A todo ello añadí, naturalmente, muchas de las anécdotas recogidas por Amando en sus artículos trabucaires. Y cosa muy curiosa es que bastantes de ellas coinciden con las recolectadas por mis colaboradores e incluso con las oídas directamente por mí, lo que demuestra que hasta los errores tienen sus clásicos: no hay más que pensar en los quebraderos de cabeza —más bien de lengua— que los otorrinolaringólogos provocan a algunos de sus pacientes. Y lo que todos hemos oído contar en chistes, a veces se lo vuelve a encontrar uno en la realidad.

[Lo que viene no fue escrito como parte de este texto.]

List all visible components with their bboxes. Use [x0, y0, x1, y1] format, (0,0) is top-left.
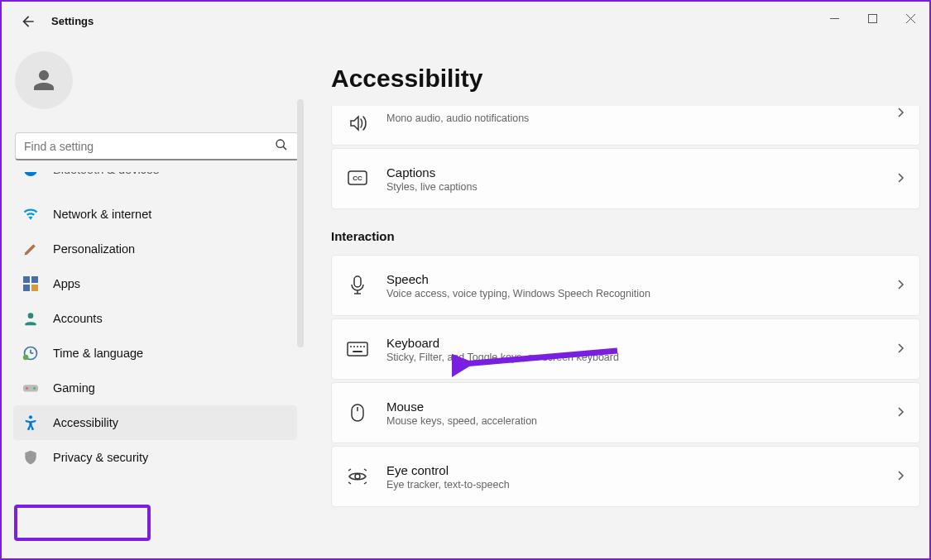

Pero no todo en estas páginas va de trabucamientos, pues a ellos —reunidos en el capítulo final como epílogo jocoso a asuntos más serios— he añadido varios textos sobre asuntos lingüísticos variados que he ido escribiendo en los últimos años, también en Libertad Digital, periódico que comenzó a publicar mis artículos hace ya una década larga. Algunos de ellos los escribí con el objetivo de pasar un buen rato yo mismo e intentar hacérselo pasar a los lectores buceando en hechos curiosos de la historia de la lengua española: por ejemplo, el primer texto en espanglish de la historia, que es bastante más antiguo —mediados del siglo XIX— de lo que en principio cabría suponer, o la inmisericorde artillería literaria que, a principios del XX, descargó su munición sobre el pobre Rubén Darío y su coro de modernistas.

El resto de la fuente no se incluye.